Alda are one of the Pacific Northwest's premier Cascadian black-metal bands, and later this week they'll be releasing their long-awaited fourth full-length, A Distant Fire, via Eisenwald. Marking their first album since 2015's Passage, the six-track opus is a striking collection of riveting, folky black-metal with equal parts melody, grit and atmospheric textures.
Drawing from acts like Ulver, Agollach and Wolves in the Throne Room, the record fits snugly into a storied lineage of woodsy, forward-thinking black-metal bands while also providing enough of its own personality to sound fresh and exciting the whole way through. Today (October 5th), we're proud to be premiering A Distant Fire in full below a few days before it hits streaming services.
Additionally, we spoke with vocalist-drummer Michael Korchonnoff about what the band were up to in the six-year gap between their last record, the ecological storyline of A Distant Fire, what their vision was going into the album and more. Read our conversation below while you crank the epic A Distant Fire.
Pre-order the record on CD and cassette via Eisenwald's official shop.
IT'S BEEN SIX YEARS SINCE YOUR LAST ALBUM. WHAT WERE YOU GUYS UP TO DURING THAT GAP? In 2016 we had to leave the land and the house that we had rented together for the previous four years and had some physical distance put between us, and due to this big change we had no stable rehearsal space for over a year. After settling this problem with the help of a friend and following our European tour in 2018, we dedicated ourselves to composing the songs that would become A Distant Fire, and we were fully devoted to that process from the winter of that year through the Winter of 2019. In February of 2020, we tracked the majority of A Distant Fire. The general upheavals of that year and into the next delayed the mixing, mastering and production of the album, and here we stand after this long and strange journey.
DID YOU GUYS HAVE ANY SPECIFIC GOALS OR VISIONS GOING INTO THIS ALBUM? EITHER MUSICALLY, LYRICALLY OR OTHERWISE? We initially went into the writing process with a general rejection of any expectations or specific visions, and we decided to be open to whatever came out of the intuitive jam sessions that form the foundations for our songs. What came out of these sessions felt exciting and invigorating, and we felt like some of our early influences were emanating more clearly from the new music we were creating together. We decided to lean further into this experience and try to challenge ourselves, and all of this played a big role in shaping the songs on the album.
WERE THERE ANY PARTICULAR ARTISTS (MUSICAL OR OTHERWISE) WHO INFLUENCED THE DIRECTION YOU TOOK ON HERE? The biggest influences on the music of A Distant Fire are truly some of the same set of bands that inspired and influenced us when we first formed Alda in 2007. The music of Ulver, Darkthrone, Agalloch, Windir, the early albums of Dimmu Borgir, and a good handful of others will forever be inspirational elements of Alda's music. Whether it is apparent or not, the influence of the music created by these projects is present in everything we have made, but it might have come out a little stronger on A Distant Fire.

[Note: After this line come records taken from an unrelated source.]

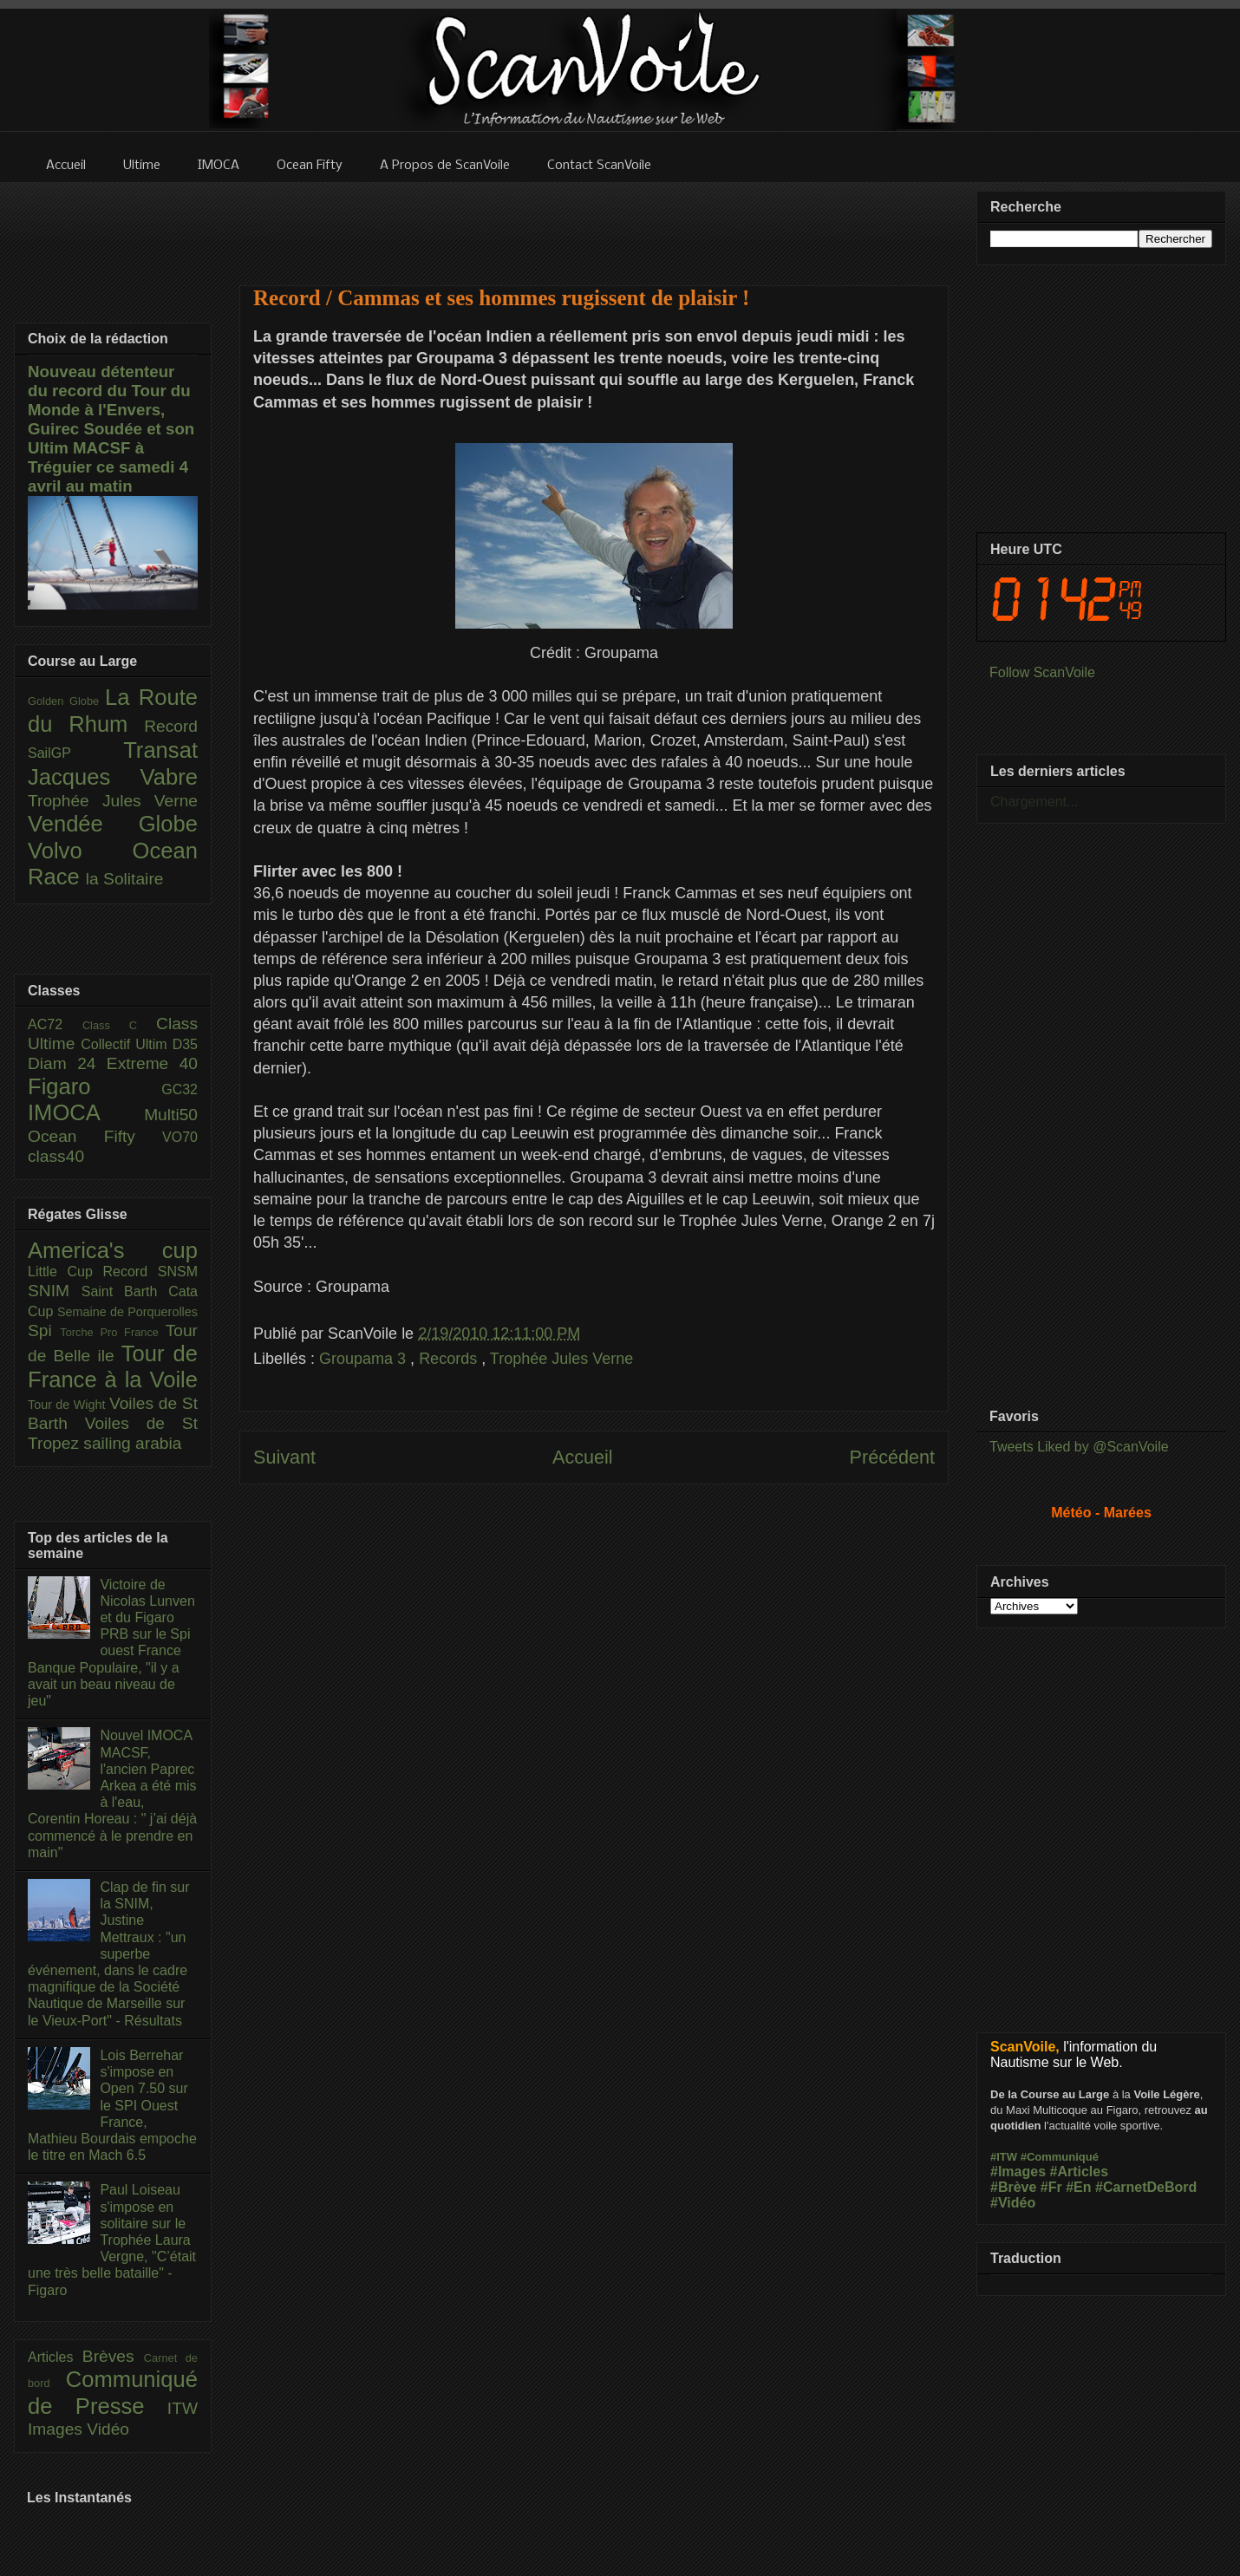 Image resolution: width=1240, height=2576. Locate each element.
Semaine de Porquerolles (127, 1312)
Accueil (582, 1457)
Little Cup (65, 1271)
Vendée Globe (113, 824)
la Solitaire (125, 879)
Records (450, 1358)
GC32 (179, 1089)
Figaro (94, 1086)
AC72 (55, 1024)
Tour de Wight (68, 1405)
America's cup (113, 1250)
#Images (1018, 2171)
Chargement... (1034, 801)
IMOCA (86, 1112)
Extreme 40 (152, 1063)
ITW (182, 2408)
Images (57, 2429)
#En (1078, 2187)
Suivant (284, 1457)
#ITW (1003, 2156)
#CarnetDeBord (1146, 2187)
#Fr (1051, 2187)
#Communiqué (1060, 2156)
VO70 (180, 1137)
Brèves (113, 2356)
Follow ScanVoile (1042, 672)
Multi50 (171, 1114)
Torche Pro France (112, 1332)
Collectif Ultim (126, 1044)
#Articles (1079, 2171)
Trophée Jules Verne (561, 1358)
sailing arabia (132, 1443)
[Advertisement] (594, 223)
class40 (56, 1156)
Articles (55, 2357)
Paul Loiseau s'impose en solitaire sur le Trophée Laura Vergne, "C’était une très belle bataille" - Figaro (112, 2239)
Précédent (892, 1457)
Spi (44, 1330)
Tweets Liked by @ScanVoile (1079, 1446)
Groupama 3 (364, 1358)
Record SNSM (150, 1271)
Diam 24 (67, 1063)
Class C (119, 1025)
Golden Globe (66, 701)
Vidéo (108, 2429)
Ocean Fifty (95, 1136)
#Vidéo (1012, 2202)
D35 (185, 1044)
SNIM (55, 1290)
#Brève (1013, 2187)
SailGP (75, 753)
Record (171, 726)
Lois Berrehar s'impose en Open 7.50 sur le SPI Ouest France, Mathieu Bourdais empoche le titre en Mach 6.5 (112, 2105) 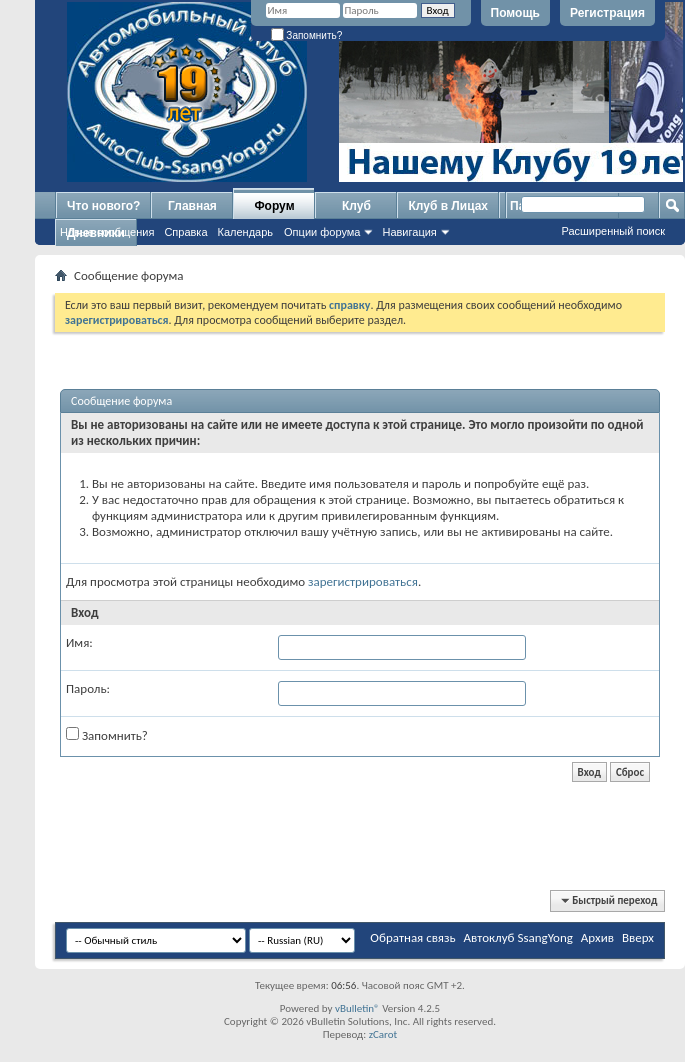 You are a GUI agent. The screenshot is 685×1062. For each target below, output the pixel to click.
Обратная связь (412, 937)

TELL ME ABOUT THE LYRICAL STORYLINE ON THIS RECORD, IF THERE IS ONE. OTHERWISE, ARE THERE ANY COMMON THEMES AMONG THE SONGS? All of the songs are linked together with a common theme. We did not initially write them with that intention, but they gradually became connected in that way during the writing process. A Distant Fire tells a story of navigating a devastated world in the darkness, with the only light to illuminate our trail coming from a glow on the horizon, the origin of which cannot be known until we reach its source. This distant glow may be the light of a new dawn, or a growing inferno that will destroy us when we find it. We wrote this as a reflection on the ecological collapse we are actually experiencing, and the uncertain future we collectively face as our biosphere steadily withers. The stories written into the songs on the album are told sequentially to describe this journey.
WHAT WAS THE MOST REWARDING PART OF WRITING AND RECORDING THIS RECORD? The rewarding parts of this process were definitely the writing sessions that produced the songs, and the spirited conversations and camaraderie that occurred around these sessions. The energy and intensity in the music really exploded after having had such a long hiatus. It was like a fire had been simmering beneath the earth, and had finally shot through the surface to reveal its presence to our world.